(Material provided begins)
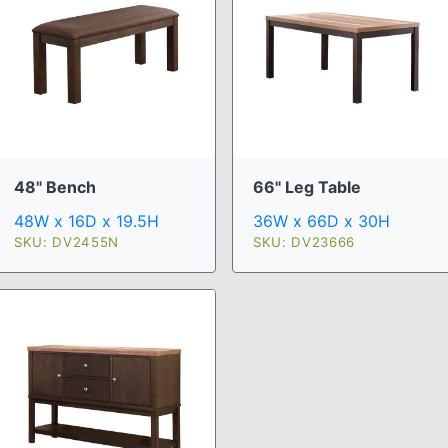
48" Bench
66" Leg Table
48W x 16D x 19.5H
36W x 66D x 30H
SKU: DV2455N
SKU: DV23666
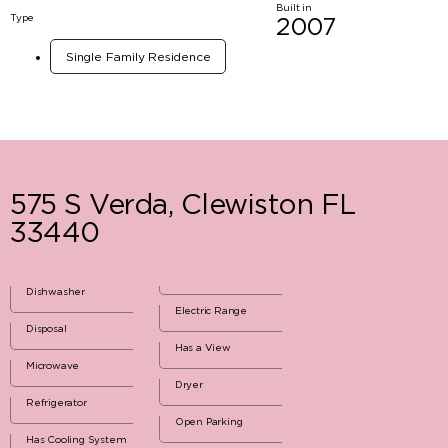
Built in
Type
2007
Single Family Residence
575 S Verda, Clewiston FL
33440
Dishwasher
Electric Range
Disposal
Has a View
Microwave
Dryer
Refrigerator
Open Parking
Has Cooling System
(Material provided ends)
■ Work task:
Exactly the lines from the one containing "575 S Verda, Clewiston FL" through the end of the records should be reproduced, and no others.

■ Result for this task:
575 S Verda, Clewiston FL
33440
Dishwasher
Electric Range
Disposal
Has a View
Microwave
Dryer
Refrigerator
Open Parking
Has Cooling System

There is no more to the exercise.